DIRECTIONS FOR THIS TASK — Work through the entries below line by line and give the number of lines with the string "title", nothing else.

[RECORDED DATA Boundary: Start]

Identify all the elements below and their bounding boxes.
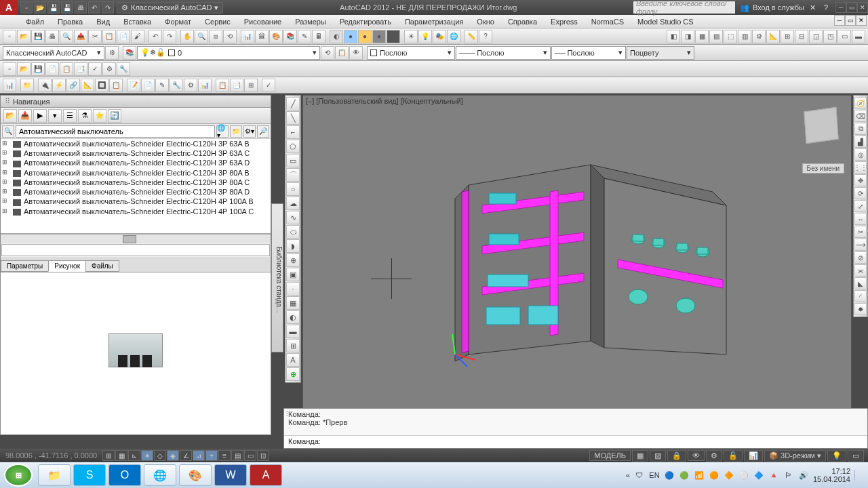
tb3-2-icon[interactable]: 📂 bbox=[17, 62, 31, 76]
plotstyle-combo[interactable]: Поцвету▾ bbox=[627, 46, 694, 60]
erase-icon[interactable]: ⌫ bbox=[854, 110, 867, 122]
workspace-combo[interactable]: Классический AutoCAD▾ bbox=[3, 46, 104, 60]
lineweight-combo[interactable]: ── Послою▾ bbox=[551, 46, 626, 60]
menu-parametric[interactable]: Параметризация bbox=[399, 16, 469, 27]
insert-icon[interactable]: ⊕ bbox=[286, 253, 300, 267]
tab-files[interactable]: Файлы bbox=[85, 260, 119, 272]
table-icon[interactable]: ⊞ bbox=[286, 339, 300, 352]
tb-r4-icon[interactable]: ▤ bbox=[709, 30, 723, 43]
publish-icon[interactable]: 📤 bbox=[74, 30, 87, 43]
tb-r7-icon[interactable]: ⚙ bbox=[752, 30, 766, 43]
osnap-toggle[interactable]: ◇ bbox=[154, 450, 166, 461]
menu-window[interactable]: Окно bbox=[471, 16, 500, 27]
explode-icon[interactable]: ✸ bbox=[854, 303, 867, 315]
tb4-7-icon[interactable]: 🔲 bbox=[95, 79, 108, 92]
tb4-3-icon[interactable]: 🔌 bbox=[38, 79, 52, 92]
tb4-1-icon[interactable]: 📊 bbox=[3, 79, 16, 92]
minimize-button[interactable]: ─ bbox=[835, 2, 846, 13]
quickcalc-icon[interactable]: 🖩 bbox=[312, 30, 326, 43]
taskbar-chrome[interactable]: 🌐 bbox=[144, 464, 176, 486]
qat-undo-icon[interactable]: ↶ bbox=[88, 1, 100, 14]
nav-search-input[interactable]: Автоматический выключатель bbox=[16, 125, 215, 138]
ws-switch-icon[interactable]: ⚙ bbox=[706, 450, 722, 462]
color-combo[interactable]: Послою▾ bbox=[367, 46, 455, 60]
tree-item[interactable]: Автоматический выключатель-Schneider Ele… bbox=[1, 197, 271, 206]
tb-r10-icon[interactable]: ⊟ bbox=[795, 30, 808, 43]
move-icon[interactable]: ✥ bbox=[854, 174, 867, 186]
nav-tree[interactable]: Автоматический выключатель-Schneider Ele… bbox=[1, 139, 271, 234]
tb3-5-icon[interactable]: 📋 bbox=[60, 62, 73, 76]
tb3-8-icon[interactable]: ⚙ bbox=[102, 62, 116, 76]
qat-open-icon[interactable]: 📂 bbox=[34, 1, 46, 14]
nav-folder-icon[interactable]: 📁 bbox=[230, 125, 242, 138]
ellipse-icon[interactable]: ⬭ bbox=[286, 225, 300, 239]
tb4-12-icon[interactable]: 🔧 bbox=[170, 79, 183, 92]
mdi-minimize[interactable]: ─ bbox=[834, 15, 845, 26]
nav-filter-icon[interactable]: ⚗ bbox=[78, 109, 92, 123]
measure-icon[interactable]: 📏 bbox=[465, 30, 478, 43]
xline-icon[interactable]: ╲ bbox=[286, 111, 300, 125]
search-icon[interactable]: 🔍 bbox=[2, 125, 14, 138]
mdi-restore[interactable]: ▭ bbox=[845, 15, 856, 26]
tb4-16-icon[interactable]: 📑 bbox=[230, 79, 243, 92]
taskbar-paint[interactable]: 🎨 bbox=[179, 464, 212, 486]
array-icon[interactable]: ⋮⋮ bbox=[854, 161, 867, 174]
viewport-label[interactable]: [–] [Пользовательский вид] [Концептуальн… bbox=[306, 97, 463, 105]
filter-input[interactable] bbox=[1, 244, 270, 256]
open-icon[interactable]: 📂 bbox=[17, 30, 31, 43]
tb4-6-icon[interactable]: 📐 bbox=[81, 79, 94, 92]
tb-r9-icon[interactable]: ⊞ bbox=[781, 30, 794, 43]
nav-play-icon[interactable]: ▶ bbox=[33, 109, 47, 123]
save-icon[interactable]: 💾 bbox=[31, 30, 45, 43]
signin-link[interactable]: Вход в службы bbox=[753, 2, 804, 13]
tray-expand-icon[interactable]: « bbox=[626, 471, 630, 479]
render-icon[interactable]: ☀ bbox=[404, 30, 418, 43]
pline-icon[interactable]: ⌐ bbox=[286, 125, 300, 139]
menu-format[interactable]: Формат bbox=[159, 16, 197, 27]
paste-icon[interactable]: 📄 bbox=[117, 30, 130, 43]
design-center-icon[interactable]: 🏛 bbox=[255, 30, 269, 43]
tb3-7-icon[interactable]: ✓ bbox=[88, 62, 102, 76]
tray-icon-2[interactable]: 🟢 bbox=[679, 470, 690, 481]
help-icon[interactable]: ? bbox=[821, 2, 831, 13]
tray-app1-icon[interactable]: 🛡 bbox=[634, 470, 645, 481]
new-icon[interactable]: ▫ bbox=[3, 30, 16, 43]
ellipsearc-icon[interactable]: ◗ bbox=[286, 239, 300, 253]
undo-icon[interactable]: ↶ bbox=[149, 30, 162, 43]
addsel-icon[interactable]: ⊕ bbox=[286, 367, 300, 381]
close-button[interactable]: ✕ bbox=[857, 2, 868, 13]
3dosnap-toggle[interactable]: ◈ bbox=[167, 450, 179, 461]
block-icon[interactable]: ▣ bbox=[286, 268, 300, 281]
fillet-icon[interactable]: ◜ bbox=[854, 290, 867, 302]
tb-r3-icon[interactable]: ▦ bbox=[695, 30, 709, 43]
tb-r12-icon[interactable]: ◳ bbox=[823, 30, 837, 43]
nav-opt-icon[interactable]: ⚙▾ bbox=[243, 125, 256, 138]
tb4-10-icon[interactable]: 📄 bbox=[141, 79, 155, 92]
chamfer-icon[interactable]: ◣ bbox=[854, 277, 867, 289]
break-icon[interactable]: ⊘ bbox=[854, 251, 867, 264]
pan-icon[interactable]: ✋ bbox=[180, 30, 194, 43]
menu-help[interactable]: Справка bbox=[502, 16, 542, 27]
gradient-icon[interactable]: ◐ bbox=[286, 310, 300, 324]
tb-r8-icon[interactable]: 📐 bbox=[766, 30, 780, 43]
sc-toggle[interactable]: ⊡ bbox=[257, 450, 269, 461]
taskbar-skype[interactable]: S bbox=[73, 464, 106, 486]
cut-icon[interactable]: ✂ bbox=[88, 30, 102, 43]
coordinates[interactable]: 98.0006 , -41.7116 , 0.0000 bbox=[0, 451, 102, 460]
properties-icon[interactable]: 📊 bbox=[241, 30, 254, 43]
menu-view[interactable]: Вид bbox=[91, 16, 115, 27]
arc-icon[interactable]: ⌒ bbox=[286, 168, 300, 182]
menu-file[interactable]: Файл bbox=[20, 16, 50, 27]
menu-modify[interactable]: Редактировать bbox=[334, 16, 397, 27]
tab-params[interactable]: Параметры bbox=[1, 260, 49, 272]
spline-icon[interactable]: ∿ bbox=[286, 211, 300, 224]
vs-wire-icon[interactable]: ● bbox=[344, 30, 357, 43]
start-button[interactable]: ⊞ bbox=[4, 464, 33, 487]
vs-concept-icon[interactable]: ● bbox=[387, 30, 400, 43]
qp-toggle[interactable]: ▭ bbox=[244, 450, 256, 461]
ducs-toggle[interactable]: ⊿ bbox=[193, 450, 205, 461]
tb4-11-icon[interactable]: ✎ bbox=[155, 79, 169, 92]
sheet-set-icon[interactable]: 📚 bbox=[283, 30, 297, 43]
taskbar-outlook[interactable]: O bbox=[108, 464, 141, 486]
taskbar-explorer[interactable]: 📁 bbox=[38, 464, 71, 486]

[RECORDED DATA Boundary: End]
[RECORDED DATA Boundary: Start]

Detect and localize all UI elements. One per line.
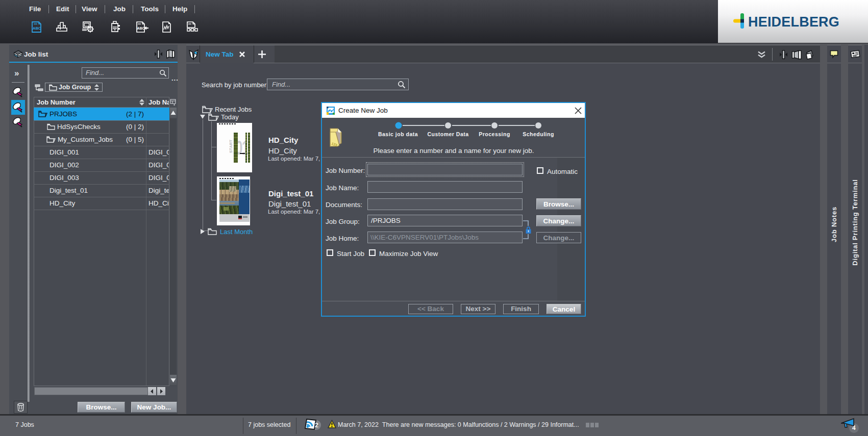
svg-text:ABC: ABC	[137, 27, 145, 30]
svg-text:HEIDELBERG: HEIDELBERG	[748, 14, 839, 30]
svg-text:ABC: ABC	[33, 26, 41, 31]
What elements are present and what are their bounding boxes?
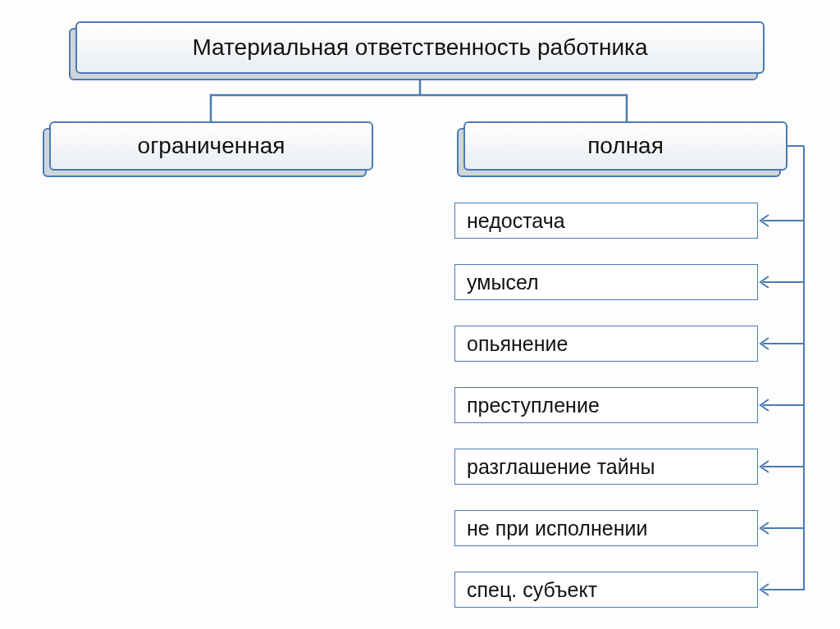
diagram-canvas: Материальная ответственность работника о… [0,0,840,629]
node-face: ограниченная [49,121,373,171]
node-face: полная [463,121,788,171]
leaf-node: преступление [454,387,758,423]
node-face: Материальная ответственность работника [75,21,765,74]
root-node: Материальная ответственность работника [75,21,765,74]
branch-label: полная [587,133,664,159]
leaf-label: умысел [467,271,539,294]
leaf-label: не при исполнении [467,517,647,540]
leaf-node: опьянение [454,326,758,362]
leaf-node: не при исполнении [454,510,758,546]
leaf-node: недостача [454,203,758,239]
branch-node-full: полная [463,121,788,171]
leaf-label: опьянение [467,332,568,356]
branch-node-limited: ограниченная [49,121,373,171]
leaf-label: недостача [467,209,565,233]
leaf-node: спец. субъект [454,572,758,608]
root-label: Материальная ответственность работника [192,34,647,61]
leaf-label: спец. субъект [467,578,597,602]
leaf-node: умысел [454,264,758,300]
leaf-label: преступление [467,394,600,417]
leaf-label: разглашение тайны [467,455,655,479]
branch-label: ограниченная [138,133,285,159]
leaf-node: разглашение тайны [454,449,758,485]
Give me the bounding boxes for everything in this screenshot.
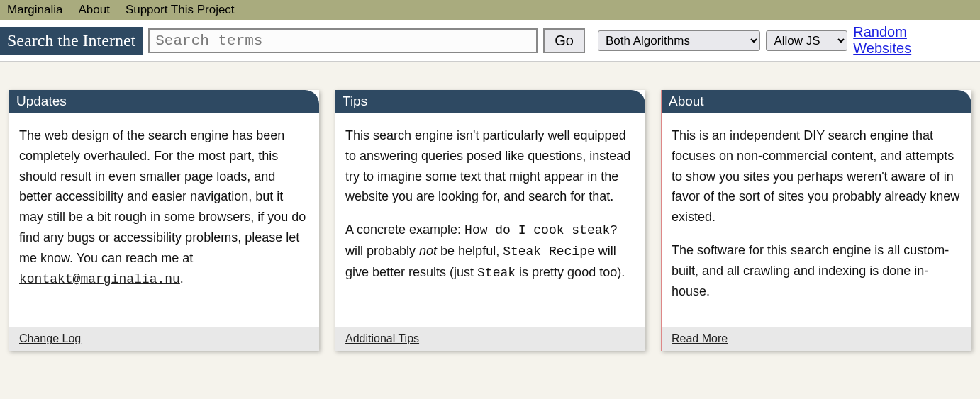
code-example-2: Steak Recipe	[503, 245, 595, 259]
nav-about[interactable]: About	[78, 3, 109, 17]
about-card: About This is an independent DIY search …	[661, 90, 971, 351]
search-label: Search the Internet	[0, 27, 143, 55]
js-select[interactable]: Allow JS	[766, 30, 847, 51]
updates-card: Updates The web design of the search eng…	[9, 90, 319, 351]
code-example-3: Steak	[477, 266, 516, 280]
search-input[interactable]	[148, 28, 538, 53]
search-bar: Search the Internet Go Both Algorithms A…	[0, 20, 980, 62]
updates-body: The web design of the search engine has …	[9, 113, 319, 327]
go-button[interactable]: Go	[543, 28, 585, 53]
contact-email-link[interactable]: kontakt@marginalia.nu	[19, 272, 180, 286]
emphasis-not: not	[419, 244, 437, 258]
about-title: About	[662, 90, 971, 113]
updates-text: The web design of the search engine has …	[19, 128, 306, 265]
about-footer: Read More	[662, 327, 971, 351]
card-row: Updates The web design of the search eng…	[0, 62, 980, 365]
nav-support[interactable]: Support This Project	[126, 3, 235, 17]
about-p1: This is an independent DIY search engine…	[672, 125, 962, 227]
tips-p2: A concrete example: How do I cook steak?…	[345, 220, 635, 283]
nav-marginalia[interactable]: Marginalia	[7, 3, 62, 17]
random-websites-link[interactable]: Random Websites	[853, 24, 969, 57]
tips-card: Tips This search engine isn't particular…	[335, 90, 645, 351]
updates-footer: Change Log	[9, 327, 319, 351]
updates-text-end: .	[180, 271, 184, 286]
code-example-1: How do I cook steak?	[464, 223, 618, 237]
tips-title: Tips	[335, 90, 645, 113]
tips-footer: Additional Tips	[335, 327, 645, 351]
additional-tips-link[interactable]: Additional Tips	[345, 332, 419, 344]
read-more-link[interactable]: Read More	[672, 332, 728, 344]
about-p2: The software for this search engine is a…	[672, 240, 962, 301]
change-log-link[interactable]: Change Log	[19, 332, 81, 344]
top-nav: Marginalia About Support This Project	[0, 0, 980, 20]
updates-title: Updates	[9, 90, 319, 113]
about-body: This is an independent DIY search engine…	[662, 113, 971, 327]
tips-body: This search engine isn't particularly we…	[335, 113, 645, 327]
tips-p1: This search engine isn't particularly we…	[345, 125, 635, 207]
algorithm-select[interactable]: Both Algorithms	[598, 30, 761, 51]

[RECORDED DATA Boundary: End]

THE COMPLETED TASK — 3